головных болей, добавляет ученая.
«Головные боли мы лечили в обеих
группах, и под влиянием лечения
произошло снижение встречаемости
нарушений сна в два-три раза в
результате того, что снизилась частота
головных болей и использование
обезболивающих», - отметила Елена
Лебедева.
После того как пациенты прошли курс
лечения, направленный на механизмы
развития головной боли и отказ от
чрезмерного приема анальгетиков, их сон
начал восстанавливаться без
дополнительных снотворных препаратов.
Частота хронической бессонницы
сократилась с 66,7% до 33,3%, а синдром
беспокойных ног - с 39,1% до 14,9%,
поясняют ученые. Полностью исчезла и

## Problem
Report the number of lines of the listing above that hold the string "головных", with no other text.

## Reply
2